Sustenta que a intimação feita em primeira instância para alteração de apólice de seguro não foi válida, visto que não foi direcionada aos advogados constantes na procuração, o que ocasionou prejuízo para a parte e culminou na determinação de bloqueio de suas contas.
A decisão de 1º grau recorrida restou assim consignada, litteris:
“Vistos, etc.
Intimada para sanar os defeitos apontados na apólice ofertada (despacho de id. 10941792), a parte executada não se manifestou, conforme certidão de id. 15486533.
Estando os autos conclusos, a executada, através de petição de id. 23141281, requereu “que todas as intimações referentes ao presente feito sejam realizadas, exclusivamente, na pessoa do Bel. Alvaro Van De Ley de Lima Neto”. Ademais, argumentou que a intimação referente ao despacho de id. 10941792 não foi enviada para o advogado da parte executada. Desse modo, requereu “que seja declarada nula a intimação de id 1915370, com expedição de nova intimação em nome do patrono responsável”. Juntou substabelecimento de id. 23141280.
Compulsando os autos, observei que o pedido de exclusividade das intimações em nome do dr. “Alvaro Van De Ley de Lima Neto” ocorreu após o despacho de id. 10941792. Em outros termos, as intimações da executada, até a data de 03/01/2022 (data da petição de id. 23141281), poderiam ocorrer em nome de qualquer dos advogados presentes na procuração de id. 1099915, uma vez que a existência de mais de um causídico com procuração no feito legitima a intimação realizada em nome de apenas um ou alguns deles, como ocorreu nos presentes autos.
Sobre o tema, colaciono o entendimento da jurisprudência pátria:
[jurisprudência]
Além disso, houve manifestação do advogado “Rafael Asfora de Medeiros” em diversos peticionamentos durante o processamento do feito executivo, indicando que tal patrono atuou na defesa do executado. E mais, a própria arguição de nulidade evidencia ciência inequívoca do ato que foi objeto da intimação questionada.

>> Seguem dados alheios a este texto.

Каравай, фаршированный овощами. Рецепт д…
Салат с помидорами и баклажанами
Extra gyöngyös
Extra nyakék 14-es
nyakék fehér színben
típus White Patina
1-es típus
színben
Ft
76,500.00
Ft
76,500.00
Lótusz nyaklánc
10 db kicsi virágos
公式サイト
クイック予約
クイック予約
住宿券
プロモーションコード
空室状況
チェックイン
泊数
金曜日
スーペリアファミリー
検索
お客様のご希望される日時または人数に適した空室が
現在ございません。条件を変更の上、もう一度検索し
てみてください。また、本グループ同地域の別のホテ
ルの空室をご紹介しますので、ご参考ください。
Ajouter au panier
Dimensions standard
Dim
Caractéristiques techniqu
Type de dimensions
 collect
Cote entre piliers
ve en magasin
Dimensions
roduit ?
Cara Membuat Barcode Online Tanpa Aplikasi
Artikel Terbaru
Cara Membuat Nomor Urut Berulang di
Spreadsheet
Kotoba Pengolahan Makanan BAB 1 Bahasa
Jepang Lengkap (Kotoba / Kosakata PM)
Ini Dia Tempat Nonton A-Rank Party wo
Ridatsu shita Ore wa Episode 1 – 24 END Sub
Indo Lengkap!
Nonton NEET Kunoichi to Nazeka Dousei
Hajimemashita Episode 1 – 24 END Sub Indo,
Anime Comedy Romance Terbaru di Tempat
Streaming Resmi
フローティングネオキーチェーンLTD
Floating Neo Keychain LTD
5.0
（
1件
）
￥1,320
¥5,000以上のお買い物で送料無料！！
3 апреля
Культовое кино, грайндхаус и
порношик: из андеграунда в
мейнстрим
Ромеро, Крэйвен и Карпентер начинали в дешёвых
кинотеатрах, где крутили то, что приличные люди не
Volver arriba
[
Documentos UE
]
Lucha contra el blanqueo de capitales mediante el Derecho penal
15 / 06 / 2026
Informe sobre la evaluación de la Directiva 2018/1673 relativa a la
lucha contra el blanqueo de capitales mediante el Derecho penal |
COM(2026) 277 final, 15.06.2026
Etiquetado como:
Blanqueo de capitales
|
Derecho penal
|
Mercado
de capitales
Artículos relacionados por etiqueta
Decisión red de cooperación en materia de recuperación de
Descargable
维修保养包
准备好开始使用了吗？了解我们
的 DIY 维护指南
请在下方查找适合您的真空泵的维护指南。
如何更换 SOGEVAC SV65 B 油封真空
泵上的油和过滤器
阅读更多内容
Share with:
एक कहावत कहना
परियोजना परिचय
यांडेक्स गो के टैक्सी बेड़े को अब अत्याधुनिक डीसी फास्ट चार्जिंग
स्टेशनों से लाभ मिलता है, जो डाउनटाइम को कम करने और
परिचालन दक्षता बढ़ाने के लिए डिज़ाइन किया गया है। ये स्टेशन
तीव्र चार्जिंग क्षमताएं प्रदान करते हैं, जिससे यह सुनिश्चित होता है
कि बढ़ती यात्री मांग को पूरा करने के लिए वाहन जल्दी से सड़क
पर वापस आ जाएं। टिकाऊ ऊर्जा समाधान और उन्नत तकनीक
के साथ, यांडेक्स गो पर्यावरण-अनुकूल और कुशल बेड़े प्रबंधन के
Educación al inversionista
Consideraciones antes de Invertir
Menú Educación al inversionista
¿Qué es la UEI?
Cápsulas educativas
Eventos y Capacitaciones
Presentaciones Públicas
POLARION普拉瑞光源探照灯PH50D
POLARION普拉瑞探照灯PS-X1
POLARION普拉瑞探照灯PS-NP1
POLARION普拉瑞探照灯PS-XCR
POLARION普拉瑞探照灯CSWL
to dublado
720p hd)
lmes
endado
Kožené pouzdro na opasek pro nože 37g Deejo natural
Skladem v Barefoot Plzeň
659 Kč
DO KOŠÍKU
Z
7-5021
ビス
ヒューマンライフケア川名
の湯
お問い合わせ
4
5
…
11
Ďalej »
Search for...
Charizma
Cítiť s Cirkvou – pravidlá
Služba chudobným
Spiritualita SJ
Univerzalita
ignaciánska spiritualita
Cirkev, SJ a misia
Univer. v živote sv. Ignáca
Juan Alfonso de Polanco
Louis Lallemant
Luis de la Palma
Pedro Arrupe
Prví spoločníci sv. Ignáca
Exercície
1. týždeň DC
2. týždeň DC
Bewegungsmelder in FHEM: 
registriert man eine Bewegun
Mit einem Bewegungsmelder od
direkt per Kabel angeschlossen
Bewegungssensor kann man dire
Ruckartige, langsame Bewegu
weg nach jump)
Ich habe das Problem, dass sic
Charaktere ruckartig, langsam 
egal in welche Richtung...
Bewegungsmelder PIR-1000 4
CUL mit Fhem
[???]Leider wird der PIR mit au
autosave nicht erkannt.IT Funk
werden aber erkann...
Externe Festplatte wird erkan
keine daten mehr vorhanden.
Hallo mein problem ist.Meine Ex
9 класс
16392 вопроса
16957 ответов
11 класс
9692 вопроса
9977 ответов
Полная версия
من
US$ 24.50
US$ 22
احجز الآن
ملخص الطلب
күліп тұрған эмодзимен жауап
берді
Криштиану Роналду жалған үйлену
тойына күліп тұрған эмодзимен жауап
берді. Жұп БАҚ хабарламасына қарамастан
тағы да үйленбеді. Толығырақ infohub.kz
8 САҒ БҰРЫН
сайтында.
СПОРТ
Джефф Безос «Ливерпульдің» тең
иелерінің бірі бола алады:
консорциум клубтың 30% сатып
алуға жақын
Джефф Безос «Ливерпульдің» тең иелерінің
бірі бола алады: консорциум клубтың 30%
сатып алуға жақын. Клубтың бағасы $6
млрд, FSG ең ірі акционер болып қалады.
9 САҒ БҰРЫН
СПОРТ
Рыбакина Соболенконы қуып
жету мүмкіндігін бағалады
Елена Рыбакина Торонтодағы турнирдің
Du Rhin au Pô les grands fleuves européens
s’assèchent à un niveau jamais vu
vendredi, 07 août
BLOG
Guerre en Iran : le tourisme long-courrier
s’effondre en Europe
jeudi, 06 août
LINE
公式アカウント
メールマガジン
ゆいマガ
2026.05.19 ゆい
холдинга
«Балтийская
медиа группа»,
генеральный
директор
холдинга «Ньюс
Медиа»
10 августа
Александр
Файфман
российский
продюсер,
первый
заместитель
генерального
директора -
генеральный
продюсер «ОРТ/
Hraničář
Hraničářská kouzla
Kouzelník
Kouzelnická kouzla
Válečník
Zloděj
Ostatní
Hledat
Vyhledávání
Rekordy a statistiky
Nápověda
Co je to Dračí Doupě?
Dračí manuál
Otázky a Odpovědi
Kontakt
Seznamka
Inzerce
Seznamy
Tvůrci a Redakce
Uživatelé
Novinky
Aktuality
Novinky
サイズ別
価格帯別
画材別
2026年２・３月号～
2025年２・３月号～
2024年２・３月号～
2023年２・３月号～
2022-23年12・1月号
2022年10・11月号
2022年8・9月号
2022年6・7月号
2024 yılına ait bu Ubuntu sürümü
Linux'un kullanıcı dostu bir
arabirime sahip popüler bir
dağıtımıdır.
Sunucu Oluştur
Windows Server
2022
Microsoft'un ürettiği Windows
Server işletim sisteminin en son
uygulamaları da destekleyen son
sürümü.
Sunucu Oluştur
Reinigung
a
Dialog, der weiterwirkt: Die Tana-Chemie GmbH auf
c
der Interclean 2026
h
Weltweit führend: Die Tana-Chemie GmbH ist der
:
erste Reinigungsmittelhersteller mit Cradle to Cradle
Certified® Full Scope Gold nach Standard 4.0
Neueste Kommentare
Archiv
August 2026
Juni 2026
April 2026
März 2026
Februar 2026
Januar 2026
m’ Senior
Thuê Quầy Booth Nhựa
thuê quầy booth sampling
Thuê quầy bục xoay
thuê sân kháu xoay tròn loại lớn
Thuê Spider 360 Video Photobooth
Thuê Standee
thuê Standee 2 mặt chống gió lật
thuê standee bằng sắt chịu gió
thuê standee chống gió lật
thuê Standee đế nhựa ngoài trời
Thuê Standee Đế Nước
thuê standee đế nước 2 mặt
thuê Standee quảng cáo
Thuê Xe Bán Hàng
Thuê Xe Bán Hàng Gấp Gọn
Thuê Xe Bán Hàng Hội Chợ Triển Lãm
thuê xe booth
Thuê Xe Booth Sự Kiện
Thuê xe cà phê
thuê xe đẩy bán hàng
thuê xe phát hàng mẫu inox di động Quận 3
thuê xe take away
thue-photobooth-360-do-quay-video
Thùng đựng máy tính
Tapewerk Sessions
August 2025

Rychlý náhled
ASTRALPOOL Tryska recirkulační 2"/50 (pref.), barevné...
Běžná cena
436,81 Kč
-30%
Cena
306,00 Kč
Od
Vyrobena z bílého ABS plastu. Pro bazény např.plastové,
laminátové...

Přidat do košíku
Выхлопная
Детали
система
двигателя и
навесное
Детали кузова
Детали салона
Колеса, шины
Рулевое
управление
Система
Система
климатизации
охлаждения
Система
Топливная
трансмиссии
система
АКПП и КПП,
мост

No que tange ao seguro-garantia ofertado pela parte executada, de início, ressalto que o seguro garantia é modalidade idônea de garantia para execução fiscal, conforme a Lei nº 13.043/2014.
Art. 73. A Lei nº 6.830, de 22 de setembro de 1980, passa a vigorar com as seguintes alterações: “Art. 9º (…) II - oferecer fiança bancária ou seguro garantia;
(...)
§ 3º A garantia da execução, por meio de depósito em dinheiro, fiança bancária ou seguro garantia, produz os mesmos efeitos da penhora.
No entanto, no caso em tela, assiste razão ao Município na petição de id. 10372243 ao recusar o seguro-garantia ofertado por ausência das condições para aceitação do seguro-garantia no âmbito municipal, uma vez que tal garantia encontra-se regulamentada pela Portaria PGM nº 09, publicada no Diário Oficial do Município de Teresina nº 2.555 em 03/07/2019 (id. 10372246). Outrossim, como ressaltou a Fazenda exequente, consta da apólice de id. 3767712 que o foro eleito para dirimir questões entre o segurado e a empresa seguradora é a Justiça Federal de Teresina/PI, conforme “Condição Particular” número 10.1 (página 06/15 da apólice).
Ora, este Juízo, competente para o processamento de execuções de débitos municipais, não teria competência, segundo a apólice, para julgar eventuais questões entre o Município segurado e a empresa seguradora. Desse modo, resta configurada irregularidade na apólice de seguro-garantia apresentada pela executada. Nesse sentido, a garantia ofertada está em dissonância com o que dispõe a norma que a rege, qual seja o art. 2º, inciso VIII, da Portaria PGM nº 09, de 03 de julho de 2019, abaixo transcrito:
Art. 2º. Somente será aceito o seguro garantia prestado por seguradora idônea e autorizada a funcionar nos termos da legislação pertinente, sendo exigíveis também os requisitos a seguir, que deverão constar nas cláusulas da apólice:
(…)
VIII- eleição do foro da Comarca de Teresina-PI para dirimir questões entre o segurado (Município) e a empresa seguradora, sendo inaplicável a cláusula compromissória de arbitragem.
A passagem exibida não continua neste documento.